Students of Scientists of the Future attend the National Science and Technology Week

“Science Feeding Brazil” – under this important theme, the Ministry of Science, Technology, Innovations and Communications (MCTIC) promoted the 13th National Science and Technology Week through the Department of Science and Technology (DEPDI/SECIS).

Thus, educational and research institutions, development agencies and civil society entities directly linked to the research participated in a week full of attractions and activities open to the community, with the aim of approaching and disclosing the country’s scientific production.

The Project Scientists of the Future attended the event at Alfredo J. Monteverde School, in Macaíba (RN), from October 17 to 23, presenting various themes that united theory and practice, contextualizing the research and generating great acceptance of the visiting public.

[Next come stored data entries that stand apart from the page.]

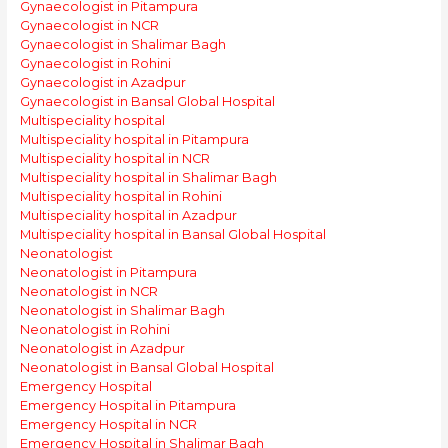
Gynaecologist in Pitampura
Gynaecologist in NCR
Gynaecologist in Shalimar Bagh
Gynaecologist in Rohini
Gynaecologist in Azadpur
Gynaecologist in Bansal Global Hospital
Multispeciality hospital
Multispeciality hospital in Pitampura
Multispeciality hospital in NCR
Multispeciality hospital in Shalimar Bagh
Multispeciality hospital in Rohini
Multispeciality hospital in Azadpur
Multispeciality hospital in Bansal Global Hospital
Neonatologist
Neonatologist in Pitampura
Neonatologist in NCR
Neonatologist in Shalimar Bagh
Neonatologist in Rohini
Neonatologist in Azadpur
Neonatologist in Bansal Global Hospital
Emergency Hospital
Emergency Hospital in Pitampura
Emergency Hospital in NCR
Emergency Hospital in Shalimar Bagh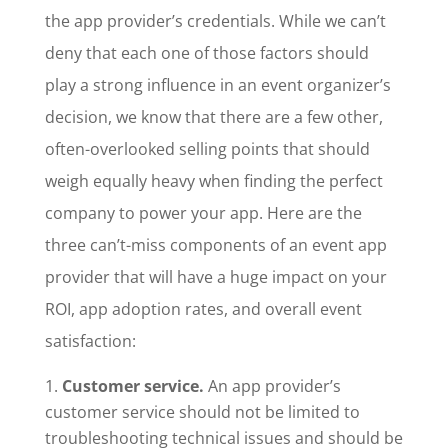
the app provider’s credentials. While we can’t
deny that each one of those factors should
play a strong influence in an event organizer’s
decision, we know that there are a few other,
often-overlooked selling points that should
weigh equally heavy when finding the perfect
company to power your app. Here are the
three can’t-miss components of an event app
provider that will have a huge impact on your
ROI, app adoption rates, and overall event
satisfaction:
Customer service.
An app provider’s
customer service should not be limited to
troubleshooting technical issues and should be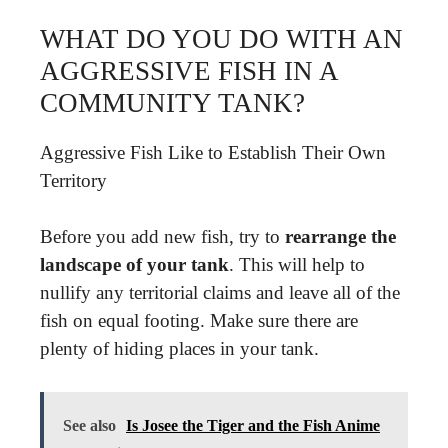
WHAT DO YOU DO WITH AN
AGGRESSIVE FISH IN A
COMMUNITY TANK?
Aggressive Fish Like to Establish Their Own
Territory
Before you add new fish, try to
rearrange the
landscape of your tank
. This will help to
nullify any territorial claims and leave all of the
fish on equal footing. Make sure there are
plenty of hiding places in your tank.
See also
Is Josee the Tiger and the Fish Anime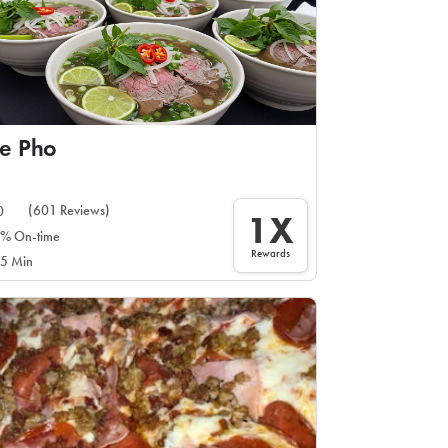
e Pho
(601 Reviews)
0
1X
% On-time
Rewards
5 Min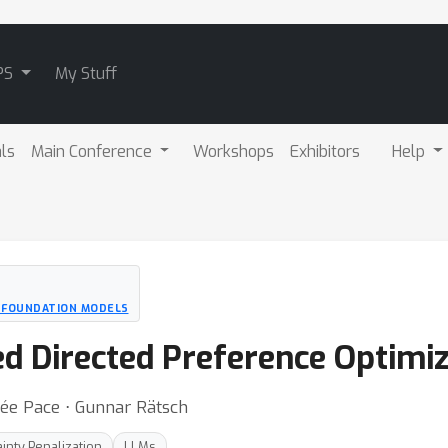
PS
My Stuff
als
Main Conference
Workshops
Exhibitors
Help
D FOUNDATION MODELS
ed Directed Preference Optimiz
zée Pace ⋅ Gunnar Rätsch
inty Penalization
LLMs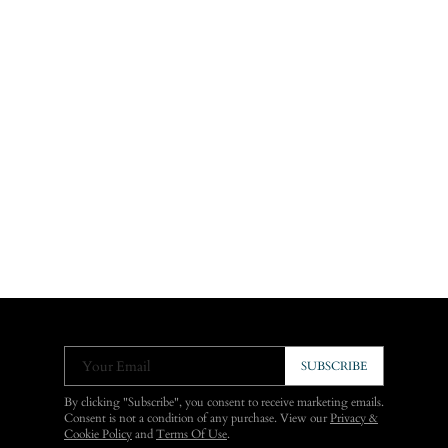
Your Email
SUBSCRIBE
By clicking "Subscribe", you consent to receive marketing emails.
Consent is not a condition of any purchase. View our
Privacy &
Cookie Policy
and
Terms Of Use
.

One of the themes proposed was “Scratch”, a program developed by the Massachusetts Institute of Technology (MIT), experienced in the development of educational tools for school-age children and the KIDS group, University of California, Los Angeles. Students sued the software with the help of another platform, the Arduino (microcontroller) to light LED bulbs in different shades of colors. In addition, they also presented the Scratch by controlling the movements of the robot Thymio.

For those interested in the human mind, the students presented the whole protocol of development and production of the solutions used in the process of dehydration and tissue staining and histological slides of the coronal and cerebral cortex of Wistar rats, showing the slides in microscopes with brain cortical and subcortical areas, differentiating nerve cells intro gray matter (cell bodies) and white matter (axons).

In a dynamic way, the students engaged in interaction with the visiting public as they approached the senses of smell and taste, bandaging the participants, who experimented with different substances trying to uncover the names of foods, such as lemon (sour), coffee (bitter), honey (sweet), snacks (salty and umami). In addition to smell and taste, the digestive system was also approached, with explanations of the course of the alimentary bolus throughout the digestive tract and explaining the processes that occur in different organs of ingestion.

For students, the experience of participating once again in a national event summarizes the work and study carried out in the project, as well as being able to transfer the knowledge acquired to the population, disseminating science and demonstrating the importance of projects such as this, with research and science in an interactive and contextualized way.